Another big choice that both makes sense and doesn’t quite work is giving the Genie a love interest. The version played by Robin Williams, in part because he doesn’t look exactly like Robin Williams, is laser-focused on helping Aladdin in his quest to escape his roots and fall hopelessly in love with Princess Jasmine. This time around, though Aladdin (Mena Massoud) once again wants to escape being a street rat and go off with Jasmine (Naomi Scott), he’s not the only one with a love connection.
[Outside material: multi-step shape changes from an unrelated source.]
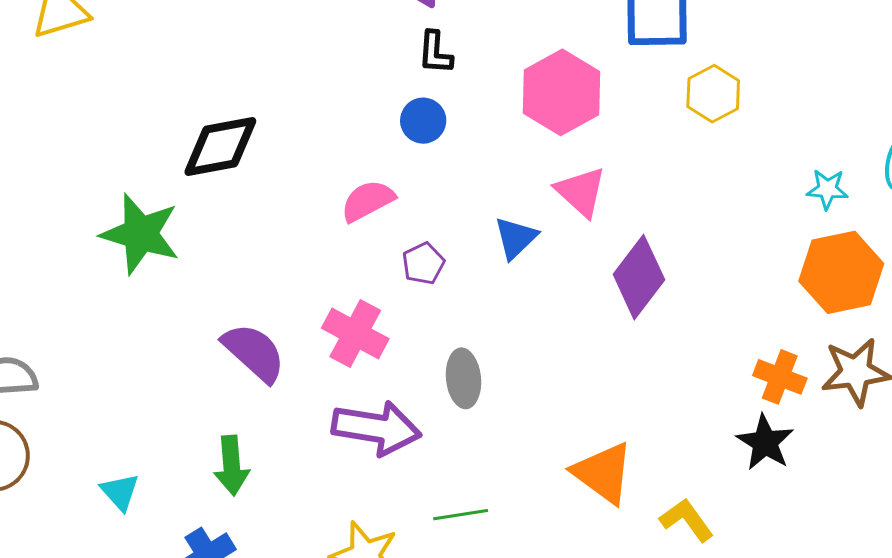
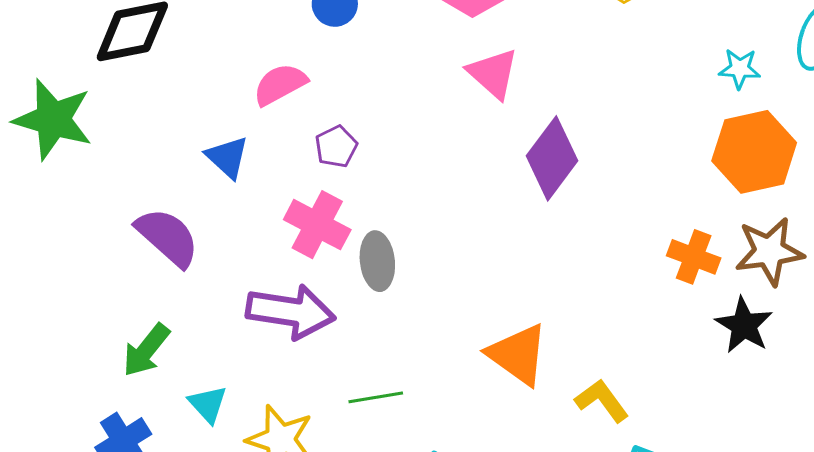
blue triangle: (516, 238) -> (227, 157), moved, turned -33
pink cross: (355, 333) -> (317, 225), moved
black star: (765, 442) -> (744, 325), moved
green arrow: (232, 465) -> (146, 350), turned 44
cyan triangle: (120, 492) -> (208, 404), moved

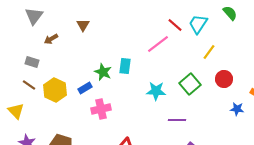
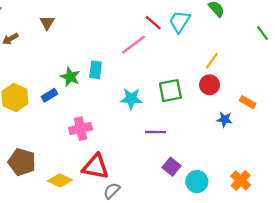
yellow line: (209, 52) -> (212, 61), moved
green square: (190, 84) -> (170, 91), turned 30
pink cross: (101, 109) -> (81, 129), moved

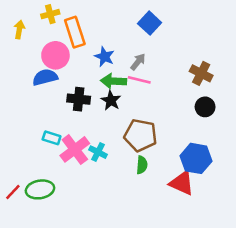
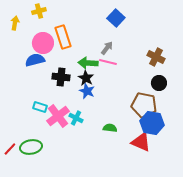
orange rectangle: (75, 32) -> (63, 37), moved
blue star: (104, 57) -> (87, 91), moved
brown pentagon: (141, 135) -> (144, 105), moved
green semicircle: (142, 165) -> (110, 128), turned -88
The Genie arrives with Aladdin, made up as the fictional Prince Ali of Ababwa, and is immediately struck by the charm and beauty of Jasmine’s handmaiden (Nasim Pedrad), in the same way that she’s struck by his charisma and physique.
Because Will Smith cuts a much different romantic figure than Robin Williams, giving his character a love interest feels moderately logical. In the animated film, the Genie’s arc is specifically to be free of his literal shackles and having to grant wishes to anyone who rubs his lamp. That’s true in the live-action film, too, but the arc is more tied to the Genie not just being free but being free with someone else. (Pedrad’s character, in her own way, is shackled to her job, even if Princess Jasmine is a much more forgiving master.)
While it makes sense on paper, though, watching the Genie struggle to flirt his way into the heart of a woman he likes — mostly just because she’s pretty — feels like nothing more than an attempt to pad out the running time of the remake. The animated film is just under 90 minutes, where the new film is nearly 130 minutes long; since Pedrad’s character is an entirely new creation, anything related to her (genuinely amusing, to be fair) performance is an add-on.
Will Smith does get to come alive in a handful of moments in the film; the “Prince Ali” sequence is just about the film’s high point, in no small part because the energy Smith exudes is enough to make you believe that the people of Agrabah would fall under the sway of a fictional member of royalty. But too often, he’s just as shackled into his role as the Genie is to his life and his lamp. Smith’s performance may not mirror all of Williams’ improvisatory riffs (it’s hard to know for sure, but much of what Smith says here feels scripted), but he still has to hit the same beats and sometimes say the same lines as the late comedian did.
In some ways, the role of the Genie in a live-action remake of Aladdin was an impossible, insurmountable task. Though no one expected (or perhaps even wanted) Will Smith to just do a direct cover of what Robin Williams did, it was also unlikely that people wanted this new Genie to really be that much of a new Genie. Being asked to fill the shoes of an iconic character is hard enough, but even more so when you can’t really break too far out of the mold cast by someone who tragically isn’t around to shepherd the part to completion. Will Smith unquestionably tries his best in Aladdin (and is close to the best part of the film, even though the CGI made to craft his blue Genie is often unsettling and creepy), but it’s the kind of challenge that’s just too hard to complete.